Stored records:
++++++++

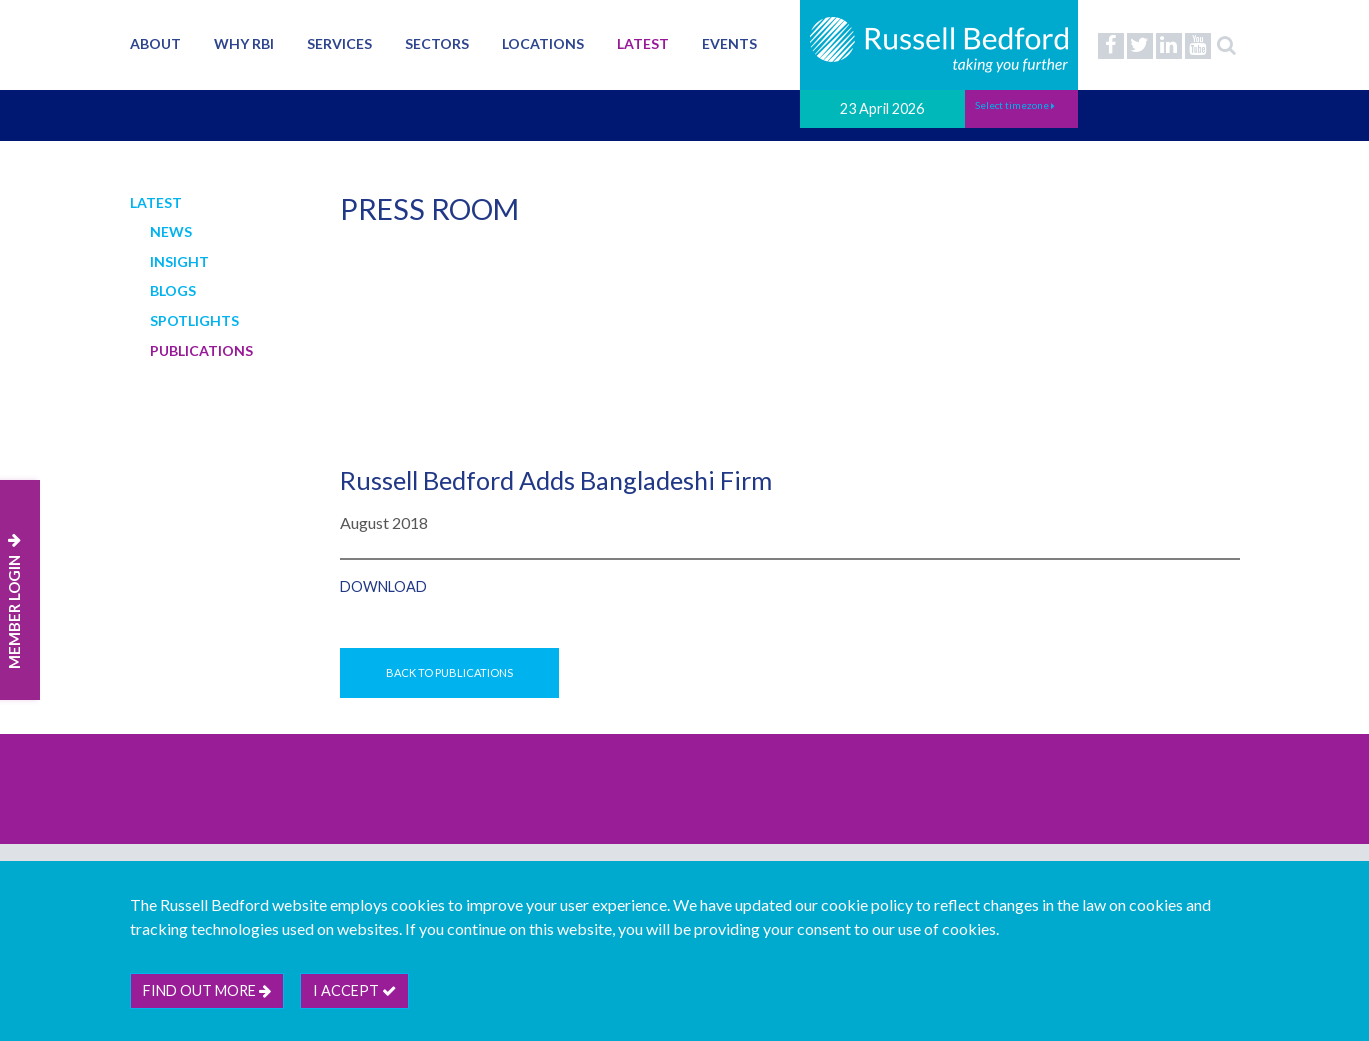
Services (339, 43)
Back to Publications (449, 672)
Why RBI (244, 43)
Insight (179, 261)
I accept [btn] (354, 990)
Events (729, 43)
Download (383, 586)
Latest (643, 43)
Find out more (207, 990)
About (155, 43)
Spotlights (194, 320)
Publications (201, 350)
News (171, 231)
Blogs (173, 290)
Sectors (437, 43)
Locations (543, 43)
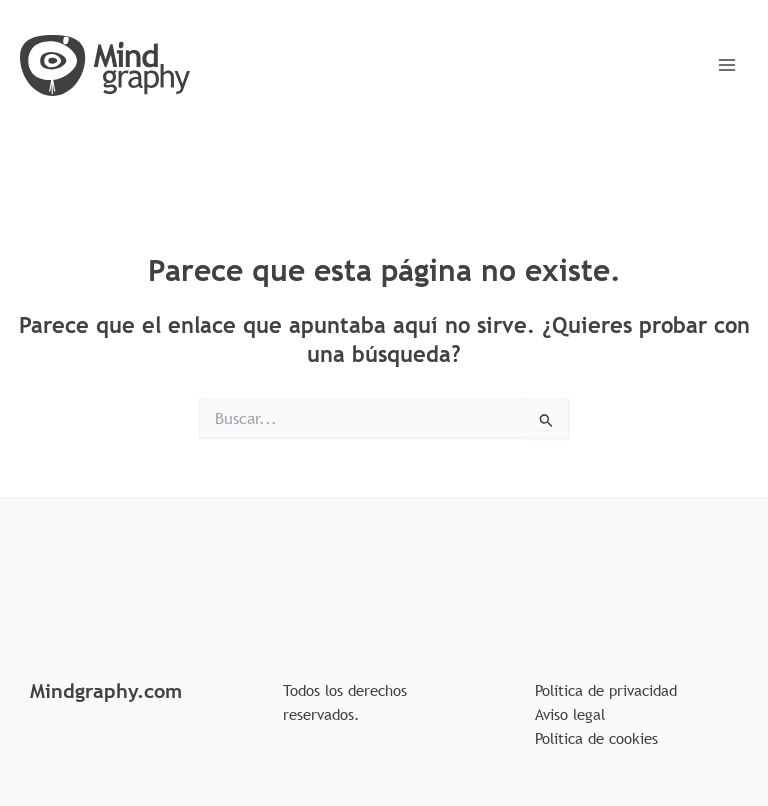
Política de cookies (596, 738)
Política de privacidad (606, 690)
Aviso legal (570, 714)
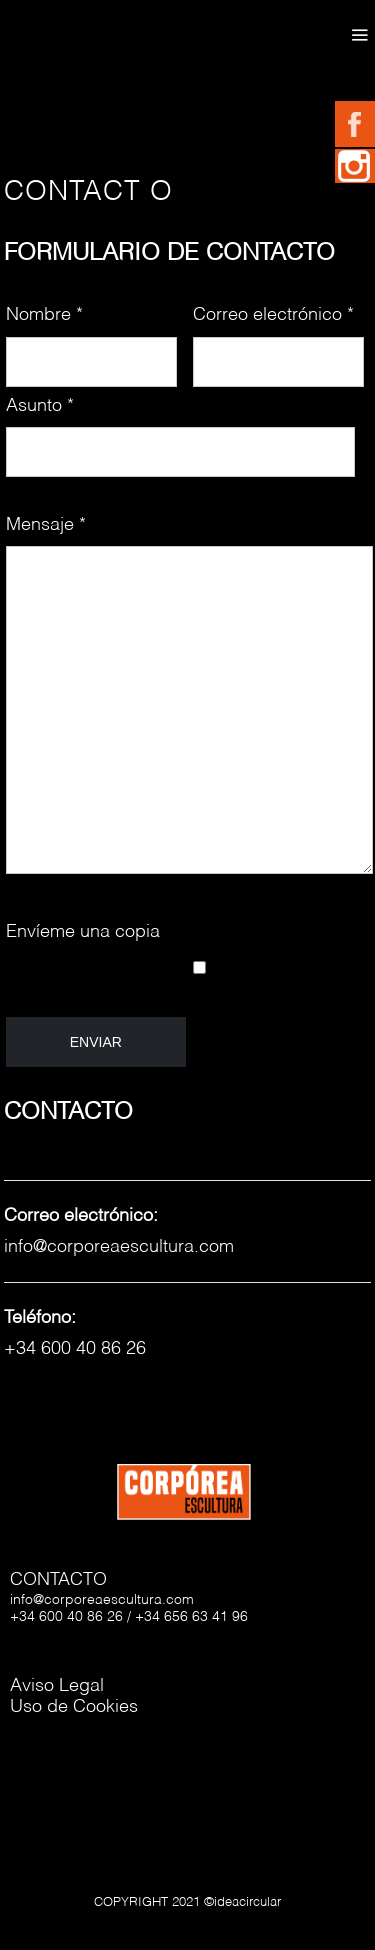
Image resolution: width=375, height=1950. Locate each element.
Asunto (40, 406)
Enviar (96, 1042)
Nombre (44, 315)
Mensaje (46, 525)
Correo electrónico (273, 315)
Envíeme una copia (83, 932)
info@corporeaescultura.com (119, 1247)
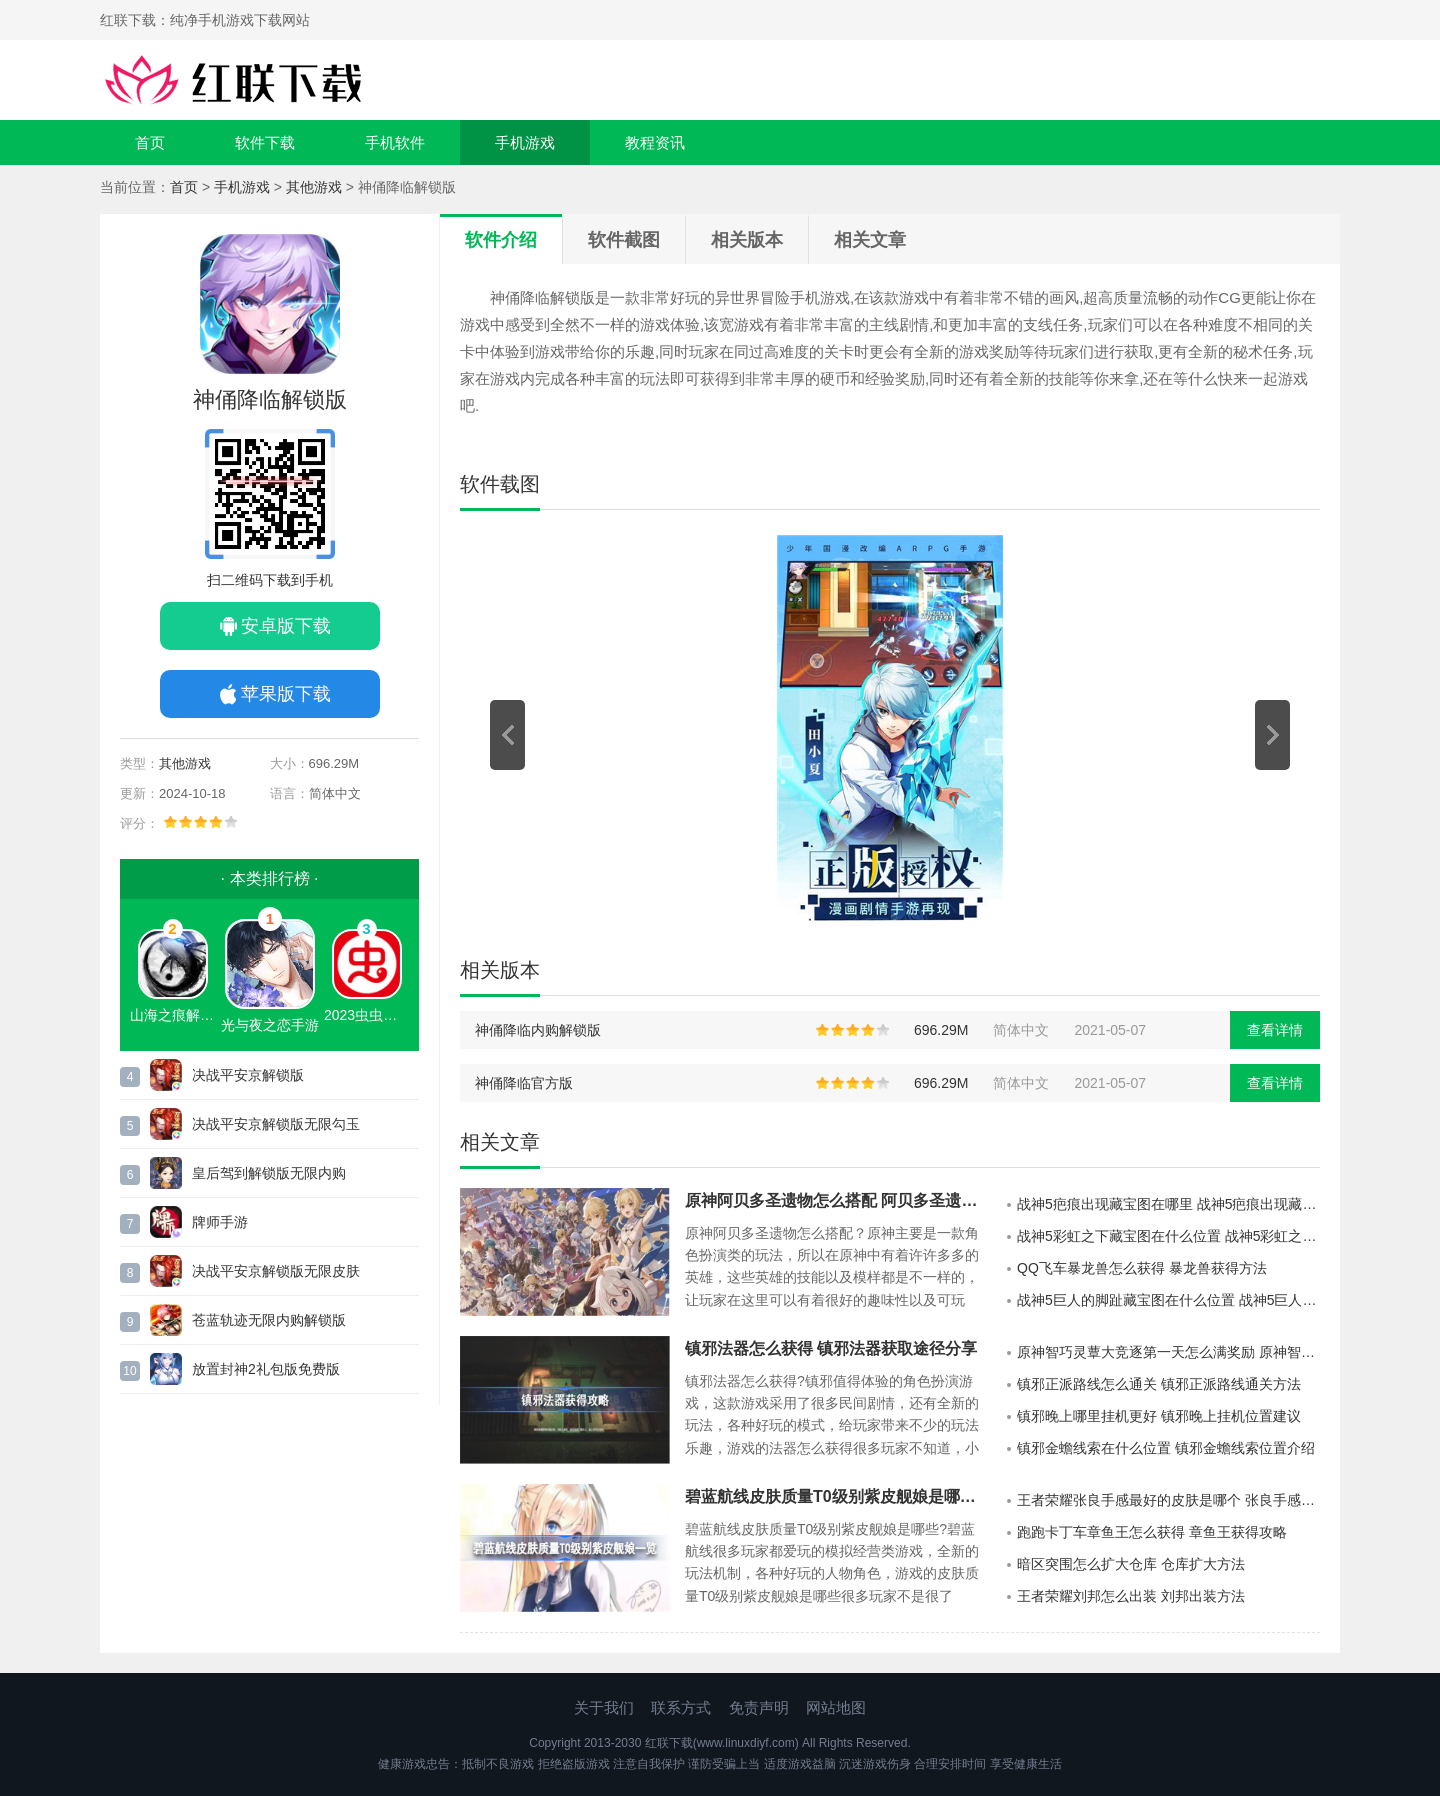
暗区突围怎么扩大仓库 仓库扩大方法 (1131, 1564)
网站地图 (836, 1707)
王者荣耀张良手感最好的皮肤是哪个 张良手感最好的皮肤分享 (1168, 1500)
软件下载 (265, 142)
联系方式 (681, 1707)
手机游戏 (525, 142)
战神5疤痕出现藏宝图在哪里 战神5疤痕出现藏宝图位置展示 (1168, 1204)
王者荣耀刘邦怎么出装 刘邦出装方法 (1131, 1596)
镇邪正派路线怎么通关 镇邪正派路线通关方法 (1159, 1384)
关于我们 (604, 1707)
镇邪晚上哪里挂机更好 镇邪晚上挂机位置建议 (1159, 1416)
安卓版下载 (286, 626)
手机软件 (395, 142)
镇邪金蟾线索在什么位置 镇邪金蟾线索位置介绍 (1166, 1448)
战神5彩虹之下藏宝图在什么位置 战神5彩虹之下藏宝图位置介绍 (1168, 1236)
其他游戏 (314, 187)
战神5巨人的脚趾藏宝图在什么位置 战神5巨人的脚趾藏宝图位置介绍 (1168, 1300)
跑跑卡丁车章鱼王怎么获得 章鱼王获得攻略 (1152, 1532)
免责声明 (759, 1707)
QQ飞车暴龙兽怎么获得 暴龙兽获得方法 (1142, 1268)
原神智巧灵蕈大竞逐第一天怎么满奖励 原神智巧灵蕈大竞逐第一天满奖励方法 (1168, 1352)
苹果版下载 (286, 694)
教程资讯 (655, 142)
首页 (150, 142)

++++++++

What is being asked
Only the lines from the one holding "王者荣耀刘邦怎么出装 刘邦出装方法 (1131, 1596)" through the final line of the entries, both included, should be given again, word for word.

Answer box
王者荣耀刘邦怎么出装 刘邦出装方法 (1131, 1596)
镇邪正派路线怎么通关 镇邪正派路线通关方法 (1159, 1384)
关于我们 (604, 1707)
镇邪晚上哪里挂机更好 镇邪晚上挂机位置建议 (1159, 1416)
安卓版下载 (286, 626)
手机软件 (395, 142)
镇邪金蟾线索在什么位置 镇邪金蟾线索位置介绍 (1166, 1448)
战神5彩虹之下藏宝图在什么位置 战神5彩虹之下藏宝图位置介绍 (1168, 1236)
其他游戏 (314, 187)
战神5巨人的脚趾藏宝图在什么位置 战神5巨人的脚趾藏宝图位置介绍 (1168, 1300)
跑跑卡丁车章鱼王怎么获得 章鱼王获得攻略 (1152, 1532)
免责声明 (759, 1707)
QQ飞车暴龙兽怎么获得 暴龙兽获得方法 (1142, 1268)
原神智巧灵蕈大竞逐第一天怎么满奖励 原神智巧灵蕈大竞逐第一天满奖励方法 (1168, 1352)
苹果版下载 (286, 694)
教程资讯 (655, 142)
首页 (150, 142)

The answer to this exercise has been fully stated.